The parser can be logically divided into 4 stages:
- db: when it grabs articles’ metadata directly from the database;
- xml: when it grabs articles’ metadata from the xml structure associated to each article;
- md: when it parses the content (markdown) of an article, retrieving information from it;
- normalization: when it computes inferred values or does simplifications to the article built.
Each stage is represented by a function in the file parser/parser.py
.
Public methods
The only public method the module exports is parse(article)
. It receives and
parses an article as it is retrieved from the wiki, and returns a dictionary
with the proper output. It encapsulates the stages mentioned above.
Private methods
Each private method implements one of the stages defined above. Their rationale follow.
_parse_db(article) => db_article
Retrieves (and returns) the relevant information from article
, directly from
the database structure implied from Django.
_parse_xml(xml_content) => xml_article
Retrieves and returns relevant xml tags from the article’s content. Might do some manipulations with the tags (such as popping them out of a nested structure).
_parse_md(md_content) => md_article
Sets up and calls a LL(*) parser (ANTLR grammar) that retrieves relevant information from the markdown itself.
Although not strictly imposed, it seems like a good police to not compute extra results after the parsing is done, contrary to what is done with the previous methods. The parser itself should handle the creation of new values.
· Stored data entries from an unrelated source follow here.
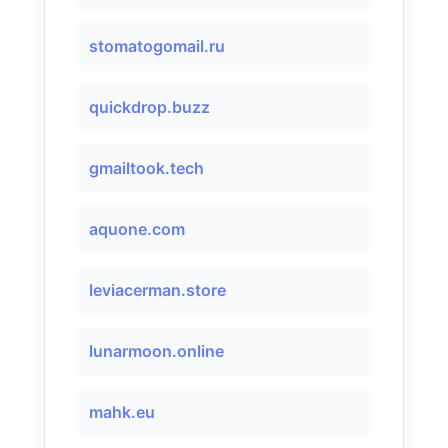
stomatogomail.ru
quickdrop.buzz
gmailtook.tech
aquone.com
leviacerman.store
lunarmoon.online
mahk.eu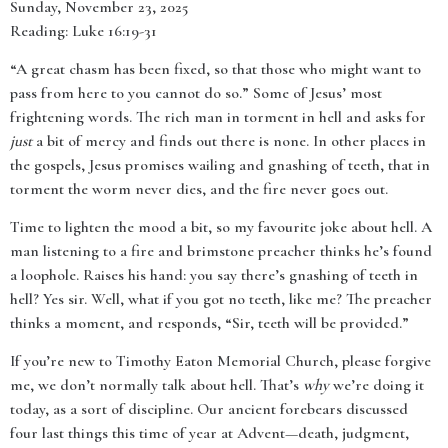
Sunday, November 23, 2025
Reading: Luke 16:19-31
“A great chasm has been fixed, so that those who might want to
pass from here to you cannot do so.” Some of Jesus’ most
frightening words. The rich man in torment in hell and asks for
just
a bit of mercy and finds out there is none. In other places in
the gospels, Jesus promises wailing and gnashing of teeth, that in
torment the worm never dies, and the fire never goes out.
Time to lighten the mood a bit, so my favourite joke about hell. A
man listening to a fire and brimstone preacher thinks he’s found
a loophole. Raises his hand: you say there’s gnashing of teeth in
hell? Yes sir. Well, what if you got no teeth, like me? The preacher
thinks a moment, and responds, “Sir, teeth will be provided.”
If you’re new to Timothy Eaton Memorial Church, please forgive
me, we don’t normally talk about hell. That’s
why
we’re doing it
today, as a sort of discipline. Our ancient forebears discussed
four last things this time of year at Advent—death, judgment,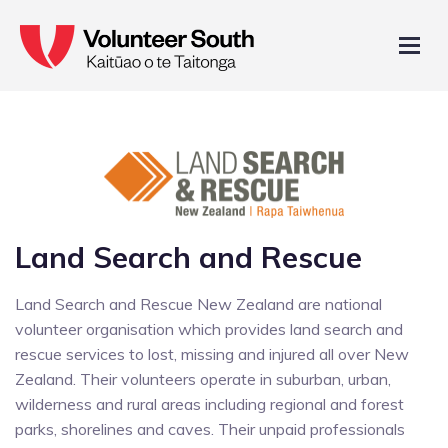
Land Search and Rescue
Land Search and Rescue New Zealand are national
volunteer organisation which provides land search and
rescue services to lost, missing and injured all over New
Zealand. Their volunteers operate in suburban, urban,
wilderness and rural areas including regional and forest
parks, shorelines and caves. Their unpaid professionals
The grammar used is defined in Article.g4
.
The parser’s generation needs an installation of ANTLR (which although easy is out of the scope of this document). Afterwards the process of generating it should be very streamlined. Notice that with the current implementation, there is no need to generate a parse tree listener not visitor.
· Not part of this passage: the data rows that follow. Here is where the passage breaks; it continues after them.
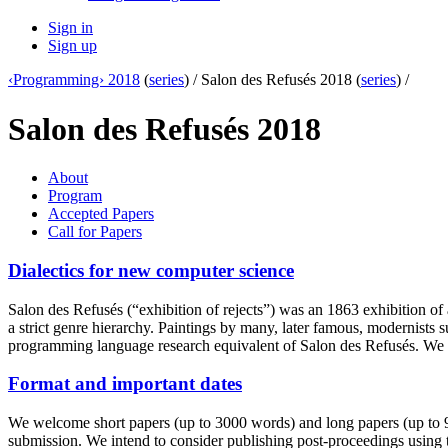
Sign in
Sign up
‹Programming› 2018
(
series
) /
Salon des Refusés 2018 (
series
) /
Salon des Refusés 2018
About
Program
Accepted Papers
Call for Papers
Dialectics for new computer science
Salon des Refusés (“exhibition of rejects”) was an 1863 exhibition of 
a strict genre hierarchy. Paintings by many, later famous, modernis
programming language research equivalent of Salon des Refusés. We 
Format and important dates
We welcome short papers (up to 3000 words) and long papers (up to 90
submission. We intend to consider publishing post-proceedings using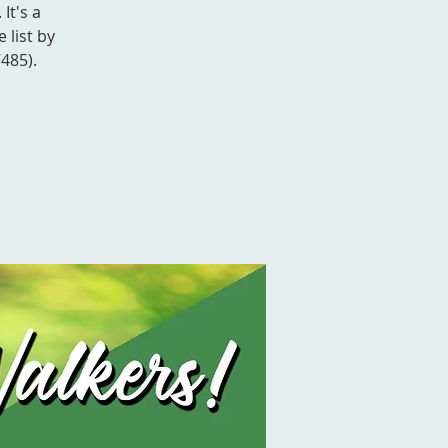
It's a
 list by
485).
Disclaimer: Currently this function does nothing. It used to, and thus we decided to leave it be for reference.
_normalize(article) => normalized_article
This function is used to ensure that the result of a parse is a well defined structure. Again, it might compute new values from the previous computed ones. No other stages have the ability to compute values based on others that are not from their stage only. This restriction is lifted in the normalizer.
Wrap up
After the execution of the first three methods, they are joined together and the result is normalized. The normalized article structure is then returned.